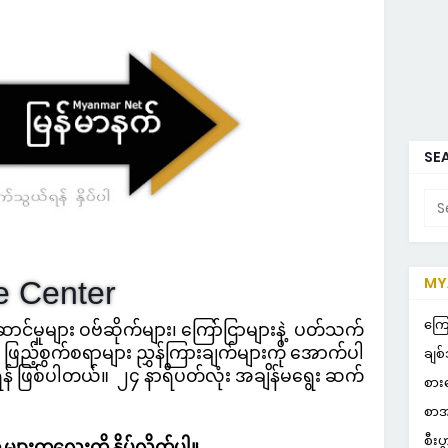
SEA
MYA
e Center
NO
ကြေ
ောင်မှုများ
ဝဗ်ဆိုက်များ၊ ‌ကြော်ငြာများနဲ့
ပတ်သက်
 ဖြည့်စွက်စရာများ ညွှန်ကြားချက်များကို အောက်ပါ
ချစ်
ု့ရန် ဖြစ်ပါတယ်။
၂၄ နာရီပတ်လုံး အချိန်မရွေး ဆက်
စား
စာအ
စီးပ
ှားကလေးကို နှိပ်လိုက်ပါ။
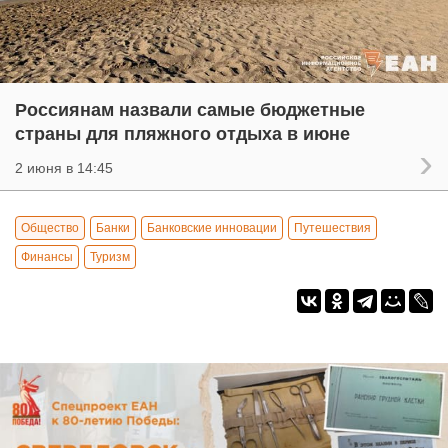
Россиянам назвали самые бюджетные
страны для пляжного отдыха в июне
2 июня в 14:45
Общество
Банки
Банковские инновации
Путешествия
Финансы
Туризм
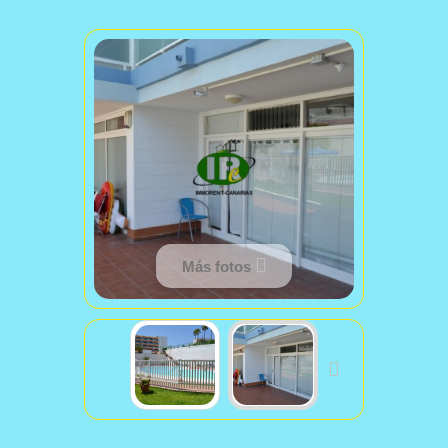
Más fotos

________________________________________

_Exercise goal_.
The data above must be written out again without alteration, and the pictures in them must be excluded.

_Output of the task_.
SEA
MYA
e Center
NO
ကြေ
ောင်မှုများ
ဝဗ်ဆိုက်များ၊ ‌ကြော်ငြာများနဲ့
ပတ်သက်
 ဖြည့်စွက်စရာများ ညွှန်ကြားချက်များကို အောက်ပါ
ချစ်
ု့ရန် ဖြစ်ပါတယ်။
၂၄ နာရီပတ်လုံး အချိန်မရွေး ဆက်
စား
စာအ
စီးပ
ှားကလေးကို နှိပ်လိုက်ပါ။
Россиянам назвали самые бюджетные
страны для пляжного отдыха в июне
2 июня в 14:45
Общество
Банки
Банковские инновации
Путешествия
Финансы
Туризм
Más fotos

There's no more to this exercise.